- Born: February 15, 1970 (age 56)
- Occupation: Comedian

= Craig Gass =

American actor, comedian and impressionist

Craig Gass is an American actor, comedian and impressionist best known for his roles in King of Queens, Family Guy, American Dad, and Sex and the City and for auditioning as Jackie Martling's replacement on The Howard Stern Show, coming in second to Artie Lange. Craig is also known for his comedy special Craig Gass: The Worst Comedy Show Ever.

==Personal life==
Gass was born into a deaf family, as his mother, father, and sister are completely without hearing. He mimicked the voices on television to learn how to speak. His first roommate in NYC was Mitch Hedberg in 1998 and in 2004, he lived in Eddie Van Halen's Recording Studio in California.

==Career==
Gass began performing standup in 1993 in Seattle alongside other newcomers Brody Stevens, Josh Wolf, and Joey Diaz.

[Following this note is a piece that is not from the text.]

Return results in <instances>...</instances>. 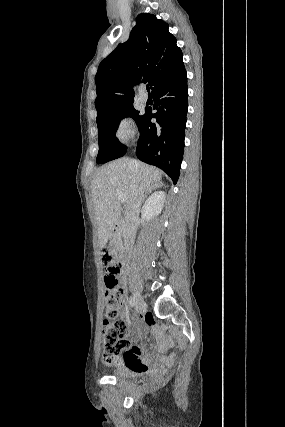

Gass gained early fame as a guest on The Howard Stern Show who became known for his impressions of various celebrities, including Gene Simmons, Sam Kinison, Tracy Morgan, Christopher Walken, and Al Pacino.

He was a writer for Weekend Update on SNL.

His appearances led to Gass landing an acting part on Sex and the City as Miranda's donut-eating boyfriend.

Gass' talent for impressions also led him to a guest-starring spot on King of Queens.

Gass has appeared in the films Pauly Shore is Dead and Noise.